#### [What the task requires]
What you return must match the data below exactly, minus any pictures.

[Extracted page text data]
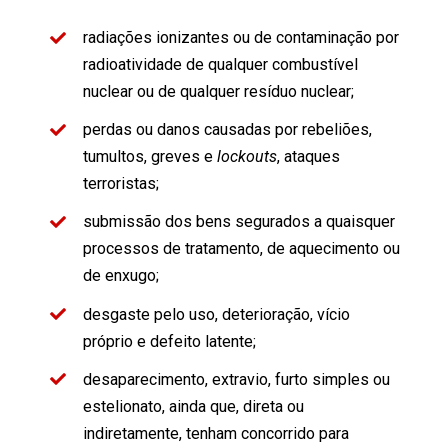
radiações ionizantes ou de contaminação por
radioatividade de qualquer combustível
nuclear ou de qualquer resíduo nuclear;
perdas ou danos causadas por rebeliões,
tumultos, greves e
lockouts
, ataques
terroristas;
submissão dos bens segurados a quaisquer
processos de tratamento, de aquecimento ou
de enxugo;
desgaste pelo uso, deterioração, vício
próprio e defeito latente;
desaparecimento, extravio, furto simples ou
estelionato, ainda que, direta ou
indiretamente, tenham concorrido para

#### [Worked solution]
radiações ionizantes ou de contaminação por
radioatividade de qualquer combustível
nuclear ou de qualquer resíduo nuclear;
perdas ou danos causadas por rebeliões,
tumultos, greves e
lockouts
, ataques
terroristas;
submissão dos bens segurados a quaisquer
processos de tratamento, de aquecimento ou
de enxugo;
desgaste pelo uso, deterioração, vício
próprio e defeito latente;
desaparecimento, extravio, furto simples ou
estelionato, ainda que, direta ou
indiretamente, tenham concorrido para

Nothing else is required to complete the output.